> [WORK TO BE COMPLETED]:
Copy out every line of the data where the word "Feeds" is found.

(Stored entries)

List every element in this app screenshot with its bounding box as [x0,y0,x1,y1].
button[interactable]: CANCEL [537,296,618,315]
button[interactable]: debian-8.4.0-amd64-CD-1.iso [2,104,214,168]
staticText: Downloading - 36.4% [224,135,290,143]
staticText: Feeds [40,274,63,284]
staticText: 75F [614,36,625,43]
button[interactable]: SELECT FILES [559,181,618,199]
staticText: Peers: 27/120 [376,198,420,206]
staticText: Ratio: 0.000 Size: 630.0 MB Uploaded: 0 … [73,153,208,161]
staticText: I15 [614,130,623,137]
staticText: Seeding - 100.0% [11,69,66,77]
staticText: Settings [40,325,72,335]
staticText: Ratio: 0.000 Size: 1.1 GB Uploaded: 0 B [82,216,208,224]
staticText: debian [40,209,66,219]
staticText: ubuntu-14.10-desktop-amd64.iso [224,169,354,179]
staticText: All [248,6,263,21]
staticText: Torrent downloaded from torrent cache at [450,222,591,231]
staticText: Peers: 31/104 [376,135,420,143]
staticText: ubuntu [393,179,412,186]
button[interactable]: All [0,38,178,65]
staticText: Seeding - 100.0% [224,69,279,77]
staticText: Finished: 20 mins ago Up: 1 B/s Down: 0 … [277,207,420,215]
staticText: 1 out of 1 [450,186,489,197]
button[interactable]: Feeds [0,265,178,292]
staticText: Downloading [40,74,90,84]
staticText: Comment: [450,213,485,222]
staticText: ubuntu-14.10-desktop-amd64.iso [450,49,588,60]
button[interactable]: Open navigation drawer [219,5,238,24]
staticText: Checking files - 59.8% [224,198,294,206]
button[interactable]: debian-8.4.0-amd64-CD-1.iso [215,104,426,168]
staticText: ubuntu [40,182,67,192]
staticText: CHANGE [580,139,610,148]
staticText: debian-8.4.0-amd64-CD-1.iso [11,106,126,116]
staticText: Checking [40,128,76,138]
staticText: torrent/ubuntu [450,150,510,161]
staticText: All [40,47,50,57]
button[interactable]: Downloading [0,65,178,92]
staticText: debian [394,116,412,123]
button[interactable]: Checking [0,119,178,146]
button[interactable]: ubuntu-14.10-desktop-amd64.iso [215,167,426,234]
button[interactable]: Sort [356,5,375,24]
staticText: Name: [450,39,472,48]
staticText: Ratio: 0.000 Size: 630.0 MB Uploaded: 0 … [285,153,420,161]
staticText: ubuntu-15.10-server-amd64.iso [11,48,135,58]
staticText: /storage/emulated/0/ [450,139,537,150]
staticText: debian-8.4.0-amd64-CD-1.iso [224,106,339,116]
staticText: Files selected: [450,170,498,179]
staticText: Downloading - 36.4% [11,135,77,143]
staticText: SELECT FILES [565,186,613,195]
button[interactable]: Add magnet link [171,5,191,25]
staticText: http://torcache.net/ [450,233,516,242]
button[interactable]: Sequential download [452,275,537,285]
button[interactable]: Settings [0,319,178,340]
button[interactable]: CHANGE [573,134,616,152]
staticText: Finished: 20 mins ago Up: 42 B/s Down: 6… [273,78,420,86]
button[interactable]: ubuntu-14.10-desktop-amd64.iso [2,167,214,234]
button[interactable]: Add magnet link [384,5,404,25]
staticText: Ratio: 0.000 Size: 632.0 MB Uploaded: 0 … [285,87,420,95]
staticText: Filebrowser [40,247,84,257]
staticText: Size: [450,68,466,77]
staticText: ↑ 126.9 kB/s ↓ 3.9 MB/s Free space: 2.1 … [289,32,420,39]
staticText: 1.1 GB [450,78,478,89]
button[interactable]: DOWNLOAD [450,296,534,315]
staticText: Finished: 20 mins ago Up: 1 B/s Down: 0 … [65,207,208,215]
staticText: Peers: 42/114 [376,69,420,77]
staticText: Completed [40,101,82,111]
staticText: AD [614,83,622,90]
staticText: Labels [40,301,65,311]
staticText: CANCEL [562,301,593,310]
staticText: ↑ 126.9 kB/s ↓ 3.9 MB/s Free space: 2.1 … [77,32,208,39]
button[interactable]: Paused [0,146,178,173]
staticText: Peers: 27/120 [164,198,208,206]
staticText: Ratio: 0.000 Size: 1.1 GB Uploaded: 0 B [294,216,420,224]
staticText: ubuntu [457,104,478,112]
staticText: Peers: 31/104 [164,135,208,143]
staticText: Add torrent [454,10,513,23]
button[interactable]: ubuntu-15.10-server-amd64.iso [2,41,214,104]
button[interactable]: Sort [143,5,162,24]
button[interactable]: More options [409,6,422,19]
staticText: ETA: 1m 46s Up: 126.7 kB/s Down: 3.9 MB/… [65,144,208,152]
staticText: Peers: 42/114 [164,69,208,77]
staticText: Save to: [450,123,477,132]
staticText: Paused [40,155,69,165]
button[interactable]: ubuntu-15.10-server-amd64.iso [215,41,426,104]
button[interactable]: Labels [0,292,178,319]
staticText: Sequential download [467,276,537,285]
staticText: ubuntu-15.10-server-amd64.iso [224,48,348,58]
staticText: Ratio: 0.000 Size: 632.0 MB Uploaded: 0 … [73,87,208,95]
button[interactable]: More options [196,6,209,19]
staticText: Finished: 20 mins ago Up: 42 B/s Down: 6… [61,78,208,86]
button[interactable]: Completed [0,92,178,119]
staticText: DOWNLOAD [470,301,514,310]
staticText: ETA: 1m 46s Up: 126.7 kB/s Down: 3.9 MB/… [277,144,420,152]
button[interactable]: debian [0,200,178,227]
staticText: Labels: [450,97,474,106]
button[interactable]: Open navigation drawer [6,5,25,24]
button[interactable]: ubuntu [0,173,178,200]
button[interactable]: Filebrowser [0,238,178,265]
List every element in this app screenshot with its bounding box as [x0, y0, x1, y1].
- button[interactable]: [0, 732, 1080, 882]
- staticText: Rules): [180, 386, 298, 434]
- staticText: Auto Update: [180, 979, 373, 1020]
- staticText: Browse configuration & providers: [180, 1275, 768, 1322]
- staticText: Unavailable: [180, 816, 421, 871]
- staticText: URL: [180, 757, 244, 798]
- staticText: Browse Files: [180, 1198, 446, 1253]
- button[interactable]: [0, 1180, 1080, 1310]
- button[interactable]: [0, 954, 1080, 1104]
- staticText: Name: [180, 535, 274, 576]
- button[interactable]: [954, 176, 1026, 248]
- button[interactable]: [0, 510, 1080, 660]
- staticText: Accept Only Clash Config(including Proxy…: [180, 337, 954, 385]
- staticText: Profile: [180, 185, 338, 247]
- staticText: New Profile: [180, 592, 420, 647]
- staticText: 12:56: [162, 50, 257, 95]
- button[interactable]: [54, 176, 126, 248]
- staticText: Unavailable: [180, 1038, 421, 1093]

> [RESULT OF THIS TASK]:
staticText: Feeds [40,274,63,284]
button[interactable]: Feeds [0,265,178,292]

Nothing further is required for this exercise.